By: Juan J. Astudillo P. (Opinión)
Octubre de 2011, el féretro del presidente Carlos Andrés Pérez entró en la sede nacional de Acción Democrática, en la Florida Caracas, desde Florida EE.UU. Esos mismos que votaron para sacarlo de la presidencia, esos mismos que confabularon para ponerlo tras las rejas, esos mismos hoy manoseaban sus restos y hacían comparsa de su imagen. El «Gocho» ahora estaba mudo; ya no podía negarse a sus intenciones. En vida, él dijo: «Yo ya no soy adeco».
¿Cómo llegaron las exequias del exiliado presidente Pérez a Caracas en pleno gobierno de su acérrimo enemigo Hugo Chávez frías?, ese un chisme de alcoba.

El «Gocho», como buen andino de inicios del siglo pasado, no creía en los divorcios; en lo que sí creía era en las queridas y barraganas. Y como no se divorció, el cuidado amoroso de Cecilia Matos no pudo protegerlo en su tumba miamera.
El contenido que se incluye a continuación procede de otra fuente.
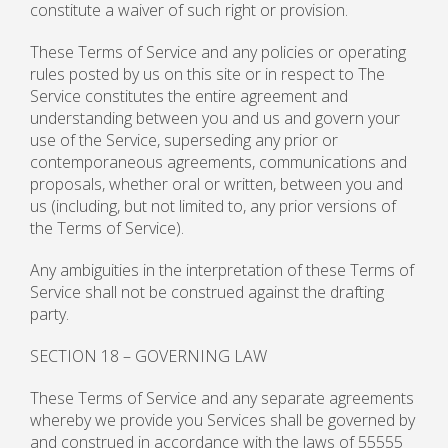
constitute a waiver of such right or provision.
These Terms of Service and any policies or operating
rules posted by us on this site or in respect to The
Service constitutes the entire agreement and
understanding between you and us and govern your
use of the Service, superseding any prior or
contemporaneous agreements, communications and
proposals, whether oral or written, between you and
us (including, but not limited to, any prior versions of
the Terms of Service).
Any ambiguities in the interpretation of these Terms of
Service shall not be construed against the drafting
party.
SECTION 18 – GOVERNING LAW
These Terms of Service and any separate agreements
whereby we provide you Services shall be governed by
and construed in accordance with the laws of 55555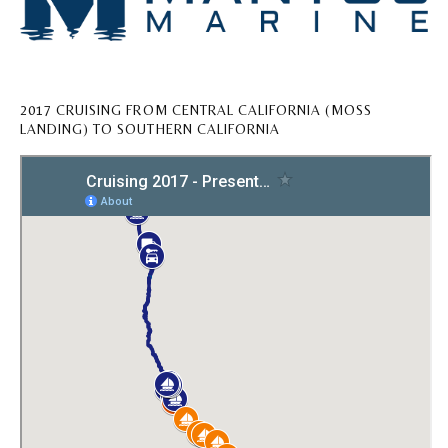
2017 CRUISING FROM CENTRAL CALIFORNIA (MOSS
LANDING) TO SOUTHERN CALIFORNIA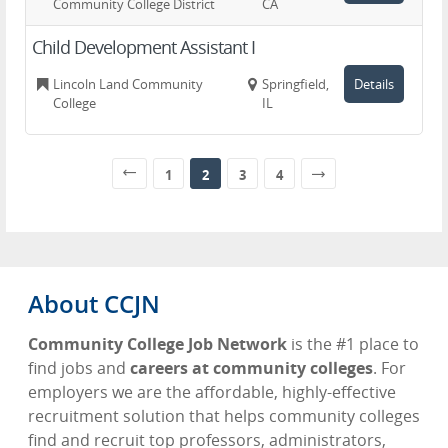
Community College District
CA
Child Development Assistant I
Lincoln Land Community
Springfield,
Details
College
IL
1
2
3
4
About CCJN
Community College Job Network
is the #1 place to
find jobs and
careers at community colleges
. For
employers we are the affordable, highly-effective
recruitment solution that helps community colleges
find and recruit top professors, administrators,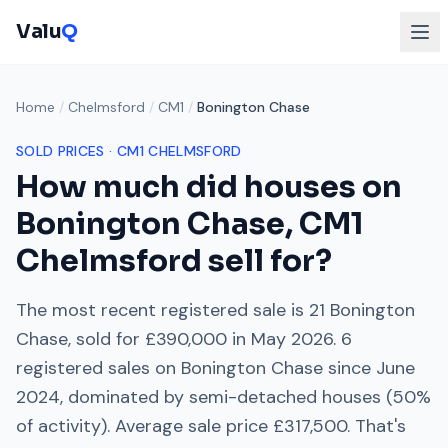
Valu
Q
Home
/
Chelmsford
/
CM1
/
Bonington Chase
SOLD PRICES ·
CM1
CHELMSFORD
How much did houses on
Bonington Chase
,
CM1
Chelmsford
sell for?
The most recent registered sale is
21 Bonington
Chase
, sold for
£390,000
in
May 2026
.
6
registered sales on
Bonington Chase
since
June
2024
, dominated by
semi-detached houses
(
50
%
of activity). Average sale price
£317,500
. That's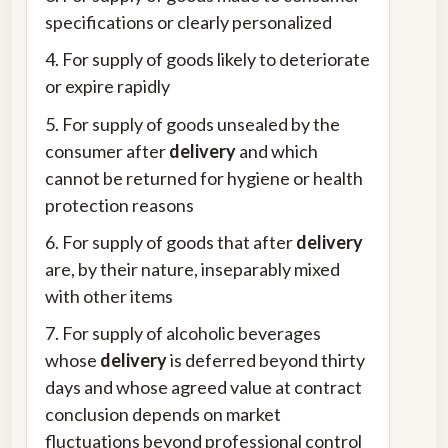
specifications or clearly personalized
4. For supply of goods likely to deteriorate
or expire rapidly
5. For supply of goods unsealed by the
consumer after
delivery
and which
cannot be returned for hygiene or health
protection reasons
6. For supply of goods that after
delivery
are, by their nature, inseparably mixed
with other items
7. For supply of alcoholic beverages
whose
delivery
is deferred beyond thirty
days and whose agreed value at contract
conclusion depends on market
fluctuations beyond professional control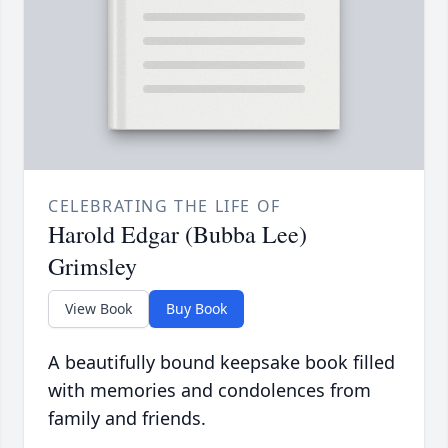
CELEBRATING THE LIFE OF
Harold Edgar (Bubba Lee)
Grimsley
View Book
Buy Book
A beautifully bound keepsake book filled
with memories and condolences from
family and friends.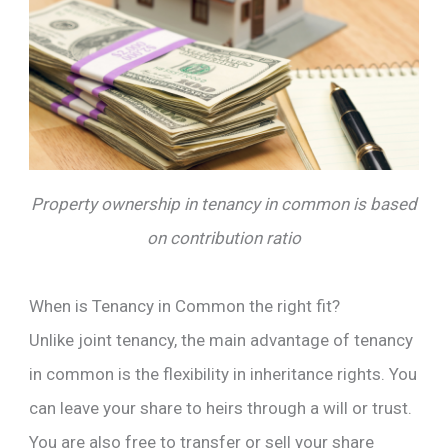
Property ownership in tenancy in common is based
on contribution ratio
When is Tenancy in Common the right fit?
Unlike joint tenancy, the main advantage of tenancy
in common is the flexibility in inheritance rights. You
can leave your share to heirs through a will or trust.
You are also free to transfer or sell your share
Allá fue a alcanzarlo el despecho de su mujer, aquella a la que abandonó por su secretaria. Y, producto de estos dilemas de alcoba, ese hombre que «sí camina» terminó caminando su muerte hacia homenaje adeco (que no quería). CAP se caracterizó por no guardar rencores; eso lo hizo temerario ante el peligro de sus enemigos. ¿Habría perdonado él a sus Judas? Quién sabe, capaz que sí. Ojalá, porque sí. De lo contrario, estaba revolcándose de la arrechera.
¿Quién fue CAP? ¿El presidente del «está barato, dame dos», como le decían los que advirtieron que tanta empresa pública era una muy mala idea? ¿Era CAP ese campeón socialista que repartió riqueza y nacionalizó el petróleo?, ¿Era, en cambio, ese sabio presidente que puso orden en la casa, privatizó empresas públicas y creó el SENIAT para fundirnos a impuestos? ¿Era ese estadista que se enfrentó a los cogollos podridos de su partido, se rodeó de tecnócratas y soñó con deshacer todos los nudos socialistas que él mismo anudó? ¿Era CAP ese fiero y sagaz ministro del Interior que combatió a sangre y fuego la insurgencia de sus primitivos congéneres ideológicos de la guerrilla comunista? ¿O era CAP ese político de hueso fino, líder referencial en Latinoamérica, que despreciaba las intrigas de palacio y ponía de ministro de la Defensa a funcionarios comprometidos con su caída? ¿Era CAP un socialista joven e idealista, o un estadista curtido convencido de las bondades del libre comercio y el capitalismo?
El tiempo habla claro: los hombres evolucionan, pero la memoria es necia, y es más fácil recordar al «tío Carlitos» como ese jeque bonachón que capitaneó la «Venezuela Saudita».